Why only very larege stars can form black holes?

Answer 1

Although most black holes are believed to be associated with stellar evolution (stellar remnants), strictly speaking there are other theoretical methods that could create a black hole which merit a mention - for instance primordial black holes from quantum fluctuations in the early universe, natural and artificial high energy particle collisions, and possible ongoing accumulation of matter onto lighter stellar remnants.

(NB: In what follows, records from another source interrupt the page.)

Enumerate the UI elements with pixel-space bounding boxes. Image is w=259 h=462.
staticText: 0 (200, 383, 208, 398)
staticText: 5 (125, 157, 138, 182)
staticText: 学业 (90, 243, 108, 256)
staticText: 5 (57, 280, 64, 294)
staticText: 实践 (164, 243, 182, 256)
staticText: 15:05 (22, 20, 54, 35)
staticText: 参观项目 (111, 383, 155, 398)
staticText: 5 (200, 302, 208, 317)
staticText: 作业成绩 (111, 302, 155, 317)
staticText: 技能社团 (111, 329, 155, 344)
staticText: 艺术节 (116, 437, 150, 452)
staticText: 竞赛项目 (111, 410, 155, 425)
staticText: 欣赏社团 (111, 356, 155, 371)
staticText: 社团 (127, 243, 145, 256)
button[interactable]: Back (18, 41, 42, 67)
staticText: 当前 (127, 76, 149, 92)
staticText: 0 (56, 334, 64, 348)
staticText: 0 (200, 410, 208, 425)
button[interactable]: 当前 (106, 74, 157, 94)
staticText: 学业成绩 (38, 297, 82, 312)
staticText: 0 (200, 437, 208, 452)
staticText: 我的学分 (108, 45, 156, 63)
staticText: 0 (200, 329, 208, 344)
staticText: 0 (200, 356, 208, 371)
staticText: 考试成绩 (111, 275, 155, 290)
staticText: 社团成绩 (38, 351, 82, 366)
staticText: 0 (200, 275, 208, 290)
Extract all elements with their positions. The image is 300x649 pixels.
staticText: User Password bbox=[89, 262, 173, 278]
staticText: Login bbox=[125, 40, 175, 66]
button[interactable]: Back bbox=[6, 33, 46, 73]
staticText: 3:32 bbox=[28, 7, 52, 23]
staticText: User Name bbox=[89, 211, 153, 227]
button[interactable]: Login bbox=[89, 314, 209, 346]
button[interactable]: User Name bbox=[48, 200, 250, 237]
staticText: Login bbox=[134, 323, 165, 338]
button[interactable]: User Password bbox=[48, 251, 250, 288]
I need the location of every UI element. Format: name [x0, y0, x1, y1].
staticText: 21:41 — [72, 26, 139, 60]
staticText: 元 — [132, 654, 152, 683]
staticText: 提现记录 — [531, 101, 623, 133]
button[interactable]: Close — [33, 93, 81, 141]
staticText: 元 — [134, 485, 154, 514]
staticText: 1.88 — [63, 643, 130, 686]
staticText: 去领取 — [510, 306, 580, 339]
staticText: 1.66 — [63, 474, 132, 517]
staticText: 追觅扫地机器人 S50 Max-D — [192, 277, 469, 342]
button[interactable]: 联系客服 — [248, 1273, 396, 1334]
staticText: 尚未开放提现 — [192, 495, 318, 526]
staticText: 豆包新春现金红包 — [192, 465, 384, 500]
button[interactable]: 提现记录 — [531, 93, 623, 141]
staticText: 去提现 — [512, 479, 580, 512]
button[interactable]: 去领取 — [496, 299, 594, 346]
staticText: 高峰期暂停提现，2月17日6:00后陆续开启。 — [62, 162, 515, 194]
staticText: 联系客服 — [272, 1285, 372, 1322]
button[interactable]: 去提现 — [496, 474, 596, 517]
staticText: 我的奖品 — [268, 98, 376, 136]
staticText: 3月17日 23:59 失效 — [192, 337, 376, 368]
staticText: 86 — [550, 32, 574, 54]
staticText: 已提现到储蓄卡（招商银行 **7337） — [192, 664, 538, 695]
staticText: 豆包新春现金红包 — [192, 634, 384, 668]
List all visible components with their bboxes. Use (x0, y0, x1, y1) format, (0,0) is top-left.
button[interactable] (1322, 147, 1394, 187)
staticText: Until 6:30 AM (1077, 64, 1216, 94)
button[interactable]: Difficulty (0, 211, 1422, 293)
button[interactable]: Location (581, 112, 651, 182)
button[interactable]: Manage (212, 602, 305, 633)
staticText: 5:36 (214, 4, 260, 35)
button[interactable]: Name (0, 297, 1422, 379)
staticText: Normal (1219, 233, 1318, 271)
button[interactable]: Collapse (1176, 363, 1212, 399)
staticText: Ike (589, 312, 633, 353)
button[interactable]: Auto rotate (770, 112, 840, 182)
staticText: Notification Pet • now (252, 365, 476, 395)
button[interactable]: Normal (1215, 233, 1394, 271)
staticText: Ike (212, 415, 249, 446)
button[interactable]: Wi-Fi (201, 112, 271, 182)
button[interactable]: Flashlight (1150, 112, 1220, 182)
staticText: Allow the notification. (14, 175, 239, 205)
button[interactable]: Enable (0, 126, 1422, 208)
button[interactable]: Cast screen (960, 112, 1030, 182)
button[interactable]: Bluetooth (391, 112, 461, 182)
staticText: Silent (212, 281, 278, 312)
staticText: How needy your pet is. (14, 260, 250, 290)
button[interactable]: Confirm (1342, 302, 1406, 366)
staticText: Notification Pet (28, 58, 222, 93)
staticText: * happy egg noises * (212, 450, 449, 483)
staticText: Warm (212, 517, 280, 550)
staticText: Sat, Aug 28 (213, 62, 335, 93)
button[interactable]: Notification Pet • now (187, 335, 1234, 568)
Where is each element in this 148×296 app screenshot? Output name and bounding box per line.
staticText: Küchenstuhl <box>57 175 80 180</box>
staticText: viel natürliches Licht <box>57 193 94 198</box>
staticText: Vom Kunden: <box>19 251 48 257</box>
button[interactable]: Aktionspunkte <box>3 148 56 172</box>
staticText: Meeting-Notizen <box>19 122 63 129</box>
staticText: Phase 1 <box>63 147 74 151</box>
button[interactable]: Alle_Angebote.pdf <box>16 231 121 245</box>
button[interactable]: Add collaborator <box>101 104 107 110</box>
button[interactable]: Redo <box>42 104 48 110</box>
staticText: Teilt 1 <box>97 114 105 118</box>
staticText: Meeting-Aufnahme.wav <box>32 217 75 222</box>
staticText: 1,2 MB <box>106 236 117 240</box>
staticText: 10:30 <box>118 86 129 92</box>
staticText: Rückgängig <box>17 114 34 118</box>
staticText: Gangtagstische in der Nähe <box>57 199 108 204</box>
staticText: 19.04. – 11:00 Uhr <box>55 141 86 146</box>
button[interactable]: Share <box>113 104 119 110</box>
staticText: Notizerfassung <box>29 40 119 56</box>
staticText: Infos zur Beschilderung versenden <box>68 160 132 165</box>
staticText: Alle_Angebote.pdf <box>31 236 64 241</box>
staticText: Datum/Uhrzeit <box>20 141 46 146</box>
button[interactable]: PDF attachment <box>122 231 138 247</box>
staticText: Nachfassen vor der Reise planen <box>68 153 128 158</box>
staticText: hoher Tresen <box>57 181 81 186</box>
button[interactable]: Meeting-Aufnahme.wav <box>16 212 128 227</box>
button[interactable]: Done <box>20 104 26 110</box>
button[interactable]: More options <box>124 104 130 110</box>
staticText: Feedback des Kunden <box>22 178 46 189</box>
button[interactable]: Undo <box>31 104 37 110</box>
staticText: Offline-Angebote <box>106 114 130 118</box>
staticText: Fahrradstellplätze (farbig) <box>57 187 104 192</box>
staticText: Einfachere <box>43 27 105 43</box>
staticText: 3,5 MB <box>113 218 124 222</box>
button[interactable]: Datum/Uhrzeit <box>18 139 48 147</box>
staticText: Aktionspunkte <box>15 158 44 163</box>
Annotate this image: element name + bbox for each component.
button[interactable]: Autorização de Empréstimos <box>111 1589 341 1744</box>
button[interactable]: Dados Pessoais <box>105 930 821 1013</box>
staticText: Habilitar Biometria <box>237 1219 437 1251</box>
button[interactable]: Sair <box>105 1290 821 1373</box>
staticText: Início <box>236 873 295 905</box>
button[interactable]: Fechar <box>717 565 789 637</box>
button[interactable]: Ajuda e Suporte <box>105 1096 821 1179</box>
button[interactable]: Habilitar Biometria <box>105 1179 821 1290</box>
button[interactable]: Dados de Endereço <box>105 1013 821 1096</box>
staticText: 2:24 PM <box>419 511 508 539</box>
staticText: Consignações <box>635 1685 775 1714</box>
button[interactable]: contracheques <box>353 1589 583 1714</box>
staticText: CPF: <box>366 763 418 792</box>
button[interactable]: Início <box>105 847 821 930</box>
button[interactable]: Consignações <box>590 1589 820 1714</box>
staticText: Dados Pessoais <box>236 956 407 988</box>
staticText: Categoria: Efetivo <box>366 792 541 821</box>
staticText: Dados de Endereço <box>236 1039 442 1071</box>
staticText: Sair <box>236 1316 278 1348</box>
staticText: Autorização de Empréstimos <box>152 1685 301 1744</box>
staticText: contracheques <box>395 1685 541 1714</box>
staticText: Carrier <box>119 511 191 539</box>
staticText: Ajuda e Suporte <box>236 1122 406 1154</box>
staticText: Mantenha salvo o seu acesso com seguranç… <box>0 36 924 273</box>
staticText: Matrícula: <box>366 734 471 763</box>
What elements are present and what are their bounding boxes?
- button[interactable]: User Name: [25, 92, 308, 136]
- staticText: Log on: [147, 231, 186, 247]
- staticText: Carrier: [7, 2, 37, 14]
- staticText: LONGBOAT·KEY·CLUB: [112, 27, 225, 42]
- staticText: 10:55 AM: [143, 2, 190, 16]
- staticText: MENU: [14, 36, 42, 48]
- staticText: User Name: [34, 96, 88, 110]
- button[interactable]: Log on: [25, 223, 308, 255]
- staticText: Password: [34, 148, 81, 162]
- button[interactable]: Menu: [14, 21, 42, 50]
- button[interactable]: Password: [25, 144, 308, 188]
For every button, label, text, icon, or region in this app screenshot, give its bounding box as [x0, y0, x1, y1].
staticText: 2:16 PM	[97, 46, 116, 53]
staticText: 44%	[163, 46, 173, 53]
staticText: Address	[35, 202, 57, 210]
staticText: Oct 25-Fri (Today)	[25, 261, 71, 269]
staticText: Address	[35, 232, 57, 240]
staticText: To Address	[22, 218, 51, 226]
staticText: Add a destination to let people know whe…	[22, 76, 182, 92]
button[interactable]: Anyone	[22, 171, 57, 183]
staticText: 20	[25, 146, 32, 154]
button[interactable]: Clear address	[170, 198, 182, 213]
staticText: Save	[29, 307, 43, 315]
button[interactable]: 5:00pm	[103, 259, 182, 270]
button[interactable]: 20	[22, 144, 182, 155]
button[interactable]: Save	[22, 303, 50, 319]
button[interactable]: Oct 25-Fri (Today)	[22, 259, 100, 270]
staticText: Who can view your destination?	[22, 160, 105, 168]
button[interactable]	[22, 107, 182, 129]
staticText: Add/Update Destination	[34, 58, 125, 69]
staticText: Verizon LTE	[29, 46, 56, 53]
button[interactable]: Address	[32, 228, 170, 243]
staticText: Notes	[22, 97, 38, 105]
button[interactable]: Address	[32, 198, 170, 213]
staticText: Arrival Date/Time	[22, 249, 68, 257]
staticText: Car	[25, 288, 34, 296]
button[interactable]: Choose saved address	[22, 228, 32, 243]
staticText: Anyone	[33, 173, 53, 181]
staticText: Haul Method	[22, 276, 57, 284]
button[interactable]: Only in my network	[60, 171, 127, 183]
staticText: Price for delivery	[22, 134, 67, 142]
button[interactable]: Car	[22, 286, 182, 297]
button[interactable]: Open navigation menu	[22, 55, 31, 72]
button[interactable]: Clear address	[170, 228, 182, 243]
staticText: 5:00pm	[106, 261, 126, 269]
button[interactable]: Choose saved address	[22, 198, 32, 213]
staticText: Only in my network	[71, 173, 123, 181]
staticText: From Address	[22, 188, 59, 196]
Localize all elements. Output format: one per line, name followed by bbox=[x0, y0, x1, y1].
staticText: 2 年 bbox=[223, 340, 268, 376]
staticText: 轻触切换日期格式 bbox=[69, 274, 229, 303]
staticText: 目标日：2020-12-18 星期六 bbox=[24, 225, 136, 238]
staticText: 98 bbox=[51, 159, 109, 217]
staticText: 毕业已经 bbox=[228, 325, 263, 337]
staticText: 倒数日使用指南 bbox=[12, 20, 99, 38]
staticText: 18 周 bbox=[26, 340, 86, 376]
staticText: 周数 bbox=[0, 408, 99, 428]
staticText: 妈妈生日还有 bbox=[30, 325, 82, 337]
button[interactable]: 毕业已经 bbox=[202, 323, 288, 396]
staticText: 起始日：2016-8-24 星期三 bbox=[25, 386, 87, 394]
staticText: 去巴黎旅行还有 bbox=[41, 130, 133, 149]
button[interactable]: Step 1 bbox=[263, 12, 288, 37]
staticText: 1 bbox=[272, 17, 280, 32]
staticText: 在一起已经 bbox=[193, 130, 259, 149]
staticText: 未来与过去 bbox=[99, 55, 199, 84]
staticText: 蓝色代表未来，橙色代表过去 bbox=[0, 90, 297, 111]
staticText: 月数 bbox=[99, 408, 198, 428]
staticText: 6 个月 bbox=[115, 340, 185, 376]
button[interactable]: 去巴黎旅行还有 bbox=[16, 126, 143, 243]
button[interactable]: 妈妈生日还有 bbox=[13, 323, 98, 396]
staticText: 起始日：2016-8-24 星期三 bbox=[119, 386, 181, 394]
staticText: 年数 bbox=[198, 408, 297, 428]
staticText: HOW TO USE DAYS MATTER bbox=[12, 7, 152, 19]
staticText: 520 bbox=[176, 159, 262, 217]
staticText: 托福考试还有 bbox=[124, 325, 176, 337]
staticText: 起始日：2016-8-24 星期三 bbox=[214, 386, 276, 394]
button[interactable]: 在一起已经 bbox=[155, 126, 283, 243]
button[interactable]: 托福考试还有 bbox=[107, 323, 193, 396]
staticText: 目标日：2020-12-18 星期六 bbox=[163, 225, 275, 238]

To understand why only the more massive stars (several solar masses) would create a black hole, consider the forces at work: black holes are created when the outward pressure is insufficient to balance against the inward pull of gravity. If the outward pressure is insufficient, a black hole might form. For most of a star's lifetime, collapse is prevented by thermal pressure from nuclear processes which generate significant amounts of heat. Once a star's fuel is exhausted (and allowing for other mechanisms which throw off some of the mass) this effect can no longer balance against the pull of gravity, and some quantum effects may provide the necessary resistance to further gravitational compression; these are referred to as degeneracy pressures. In the case of a large star which has shrunk and cooled to the white dwarf stage, electron degeneracy pressure holds against further collapse; this pressure is a consequence of the Pauli exclusion principle which prevents electrons from occupying the same states (such as already filled energy levels). However, for masses above roughly 1.4 solar masses (called the Chandrasekhar limit) the white dwarf is too massive to resist further collapse and the remnant may collapse further into a neutron star. In this case, the nuclear protons have captured electrons and become neutrons with further collapse resisted by nucleon degeneracy pressure. The upper limit for a mass of a neutron star is not exactly known (see Tolman-Oppenheimer-Volkoff limit) but above this limit, the degeneracy pressure of neutrons is insufficent to prevent further collapse and an object of even greater density may form (such as a 'quark star'). In the case where the mass is sufficient to overcome all forces resisting further compression, gravity will dominate and a black hole may form, with a singularity of infinite compression or density.

Answer 2

Only the largest stars have enough mass to form black holes. When a star runs out of fuel and dies the core collapses under the force of gravity while the outer layers are shed either gradually (for most stars) or suddenly and violent (for massive stars). There are various forces, however, that can halt the collapse of a dying star's core. In low to medium mass stars collapse is halted by a force called electron degeneracy pressure and the core becomes an extremely dense remnant called a white dwarf, which consists of atomic nuclei in a sea of electrons from crushed electron shells. More massive stars overcome this barrier and fuse electrons and protons into neutrons but stop collapsing at that point to form neutron stars. The neutrons hold back further collapse. Only in the most massive stars can gravity overcome all opposing forces to form a black hole.

Answer 3

What is relevant here is what remains from the star at the end of its life - for example, a lot of matter can blow away in the case of a supernova explosion.If such a remainder is not massive enough, then gravity will not be strong enough to overcome the so-called degenerate pressure which is present in a white dwarf, or in a neutron star.

Answer 4

Because of gravity. Black holes are basically an unavoidable result of a Universe dominated by gravity.

Answer 5

According to leading theories, black holes may have any size, ranging from the subatomic to black holes many times the size of our Sun.

Answer 6

small stars do not have enough gravity to form black holes when they "die"

Answer 7

In simple terms, only the most massive stars have strong enough gravity to form black holes.